Overhead to use for the optimization, where 0.1 means 10% additional packets based on the number of packets needed to decode the file (default=0.1).

--overhead_factor=[factor (0.1=10%)]

If the overhead is not enough to optimize the packets, the overhead factor is a factor that allows exceeding the given overhead to try to optimize the chunk distribution (default=0.0).

--errorprob_factor=[factor (0.1=10%)]

A factor for the maximum allowed error_prob of the additional packets based on the average error_prob of the packets needed to decode (default=0.1). If set to 0.0 no more packets may be added since the packets with the lowest error_probs were already used to decode the file.

--plot Generates and saves different plots to show the results.


Tools

demo_*.py

Demo applications for fast en- and decoding of sequences.

ru10_find_minimum_packets.py (Deprecated)

--error_correction [nocode, crc, reedsolomon]

Defines the error detection / correction algorithm to use per packet. (Default: nocode = no error-detection/correction)

--split_input

Sets the number of pre-splits to perform Default: 1 (= do not split the input file into multiple NOREC rounds) WARNING: If set, this value should be known during decoding (thus using a bruteforce approach this value might be reconstructed)

--store_as_fasta

If set, stores the result in a .fasta file instead of one file per sequence

--insert_header

If set, besides the created chunks an additional header chunk will be added. This chunk stores the filename and the correct padding for the last chunk. (Recommended!) WARNING: If not set, the reconstructed file will most likely be longer due to the \00-padding at the end.

ConfigWorker.py

Allows easy en- and decoding used .ini files.

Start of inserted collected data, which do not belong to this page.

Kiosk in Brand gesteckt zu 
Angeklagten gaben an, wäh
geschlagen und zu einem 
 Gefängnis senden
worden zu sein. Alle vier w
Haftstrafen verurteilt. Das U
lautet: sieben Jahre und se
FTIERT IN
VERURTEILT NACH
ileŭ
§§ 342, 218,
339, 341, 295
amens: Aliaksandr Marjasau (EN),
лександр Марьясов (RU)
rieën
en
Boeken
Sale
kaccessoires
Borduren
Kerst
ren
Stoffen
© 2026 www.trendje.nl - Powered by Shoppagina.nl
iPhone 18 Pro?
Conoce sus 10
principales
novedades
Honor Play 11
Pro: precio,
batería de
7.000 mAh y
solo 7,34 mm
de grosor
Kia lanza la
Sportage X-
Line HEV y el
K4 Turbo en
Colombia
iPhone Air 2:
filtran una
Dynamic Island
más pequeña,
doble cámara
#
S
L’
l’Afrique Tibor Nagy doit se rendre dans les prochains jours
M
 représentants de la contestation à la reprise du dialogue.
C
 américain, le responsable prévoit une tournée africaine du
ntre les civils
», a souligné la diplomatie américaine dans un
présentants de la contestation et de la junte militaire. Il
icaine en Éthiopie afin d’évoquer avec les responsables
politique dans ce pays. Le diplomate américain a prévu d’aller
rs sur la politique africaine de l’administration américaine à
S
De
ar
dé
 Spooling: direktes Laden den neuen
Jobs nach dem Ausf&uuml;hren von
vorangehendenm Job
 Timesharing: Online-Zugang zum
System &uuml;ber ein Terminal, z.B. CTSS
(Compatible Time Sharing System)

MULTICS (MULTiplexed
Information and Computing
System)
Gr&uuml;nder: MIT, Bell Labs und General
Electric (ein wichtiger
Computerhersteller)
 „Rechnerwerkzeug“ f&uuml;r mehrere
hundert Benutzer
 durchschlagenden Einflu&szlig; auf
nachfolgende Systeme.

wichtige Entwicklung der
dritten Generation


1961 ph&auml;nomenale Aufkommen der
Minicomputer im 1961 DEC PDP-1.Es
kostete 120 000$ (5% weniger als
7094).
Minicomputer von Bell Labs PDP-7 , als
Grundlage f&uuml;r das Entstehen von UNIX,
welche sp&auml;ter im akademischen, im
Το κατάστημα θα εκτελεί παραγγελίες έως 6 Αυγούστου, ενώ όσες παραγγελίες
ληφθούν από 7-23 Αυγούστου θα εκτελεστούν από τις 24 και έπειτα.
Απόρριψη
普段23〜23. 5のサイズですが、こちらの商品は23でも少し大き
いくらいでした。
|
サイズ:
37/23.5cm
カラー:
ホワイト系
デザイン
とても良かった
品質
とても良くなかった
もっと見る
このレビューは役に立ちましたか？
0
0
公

Since the supplied encoder can create such .ini files, this is especially useful for easy decoding.

helpful_scripts

there are various more or less useful scripts inside helpful_scripts/


Example

To try out NOREC4DNA you can use the demo_*_encode.py python scripts:

python demo_raptor_encode.py Dorn --error_correction=reedsolomon --repair_symbols=3 --as_dna --insert_header

this should create a new folder "RU10_Dorn" as well as an Dorn_*.ini file.

To decode the file from DNA one could either use demo_*_decode.py:

python demo_raptor_decode.py RU10_Dorn --use_header_chunk --error_correction=reedsolomon --repair_symbols=3 --number_of_chunks=145 (number as seen in the ini, unless --save_number_of_chunks was defined during encoding)

or use the ConfigWorker.py:

python ConfigWorker.py <name of the .ini-file>

The decoded file will be saved as DEC_RU10_Dorn if no header-chunk was added during encoding, otherwise the file will be saved under the correct filename.

if the header-chunk was NOT used, the created file will have padding \00-bytes at the end.